_YOUR GOAL_. Each record should be given again exactly, and any picture in it left out.

_SUPPLIED INFORMATION_.
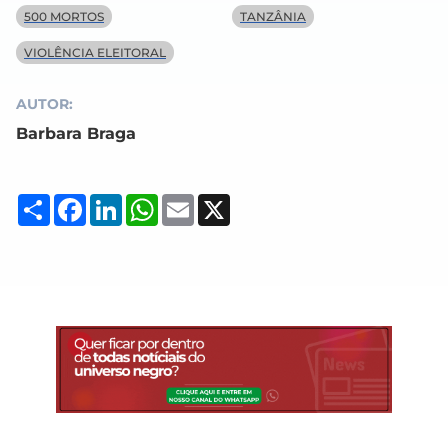
500 MORTOS
TANZÂNIA
VIOLÊNCIA ELEITORAL
AUTOR:
Barbara Braga
Compartilhar
Facebook
LinkedIn
WhatsApp
Email
X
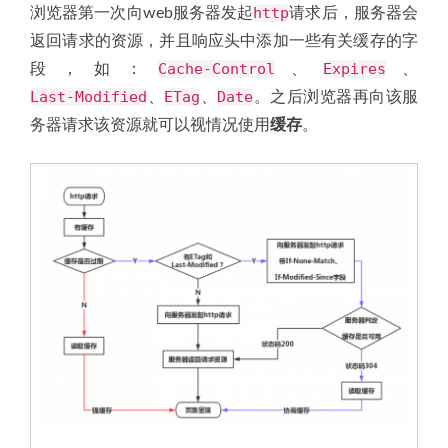
http
浏览器第一次向web服务器发起
请求后，服务器会
返回请求的资源，并且响应头中添加一些有关缓存的字
Cache-Control
Expires
段，如：
、
、
Last-Modified
ETag
Date
、
、
。之后浏览器再向该服
务器请求该资源就可以视情况使用
缓存
。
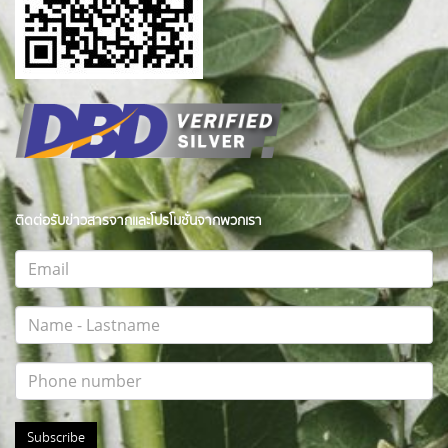
ติดต่อรับข่าวสารจากและโปรโมชั่นจากพวกเรา
Subscribe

_RESULT_.
500 MORTOS
TANZÂNIA
VIOLÊNCIA ELEITORAL
AUTOR:
Barbara Braga
Compartilhar
Facebook
LinkedIn
WhatsApp
Email
X
http
浏览器第一次向web服务器发起
请求后，服务器会
返回请求的资源，并且响应头中添加一些有关缓存的字
Cache-Control
Expires
段，如：
、
、
Last-Modified
ETag
Date
、
、
。之后浏览器再向该服
务器请求该资源就可以视情况使用
缓存
。
ติดต่อรับข่าวสารจากและโปรโมชั่นจากพวกเรา
Subscribe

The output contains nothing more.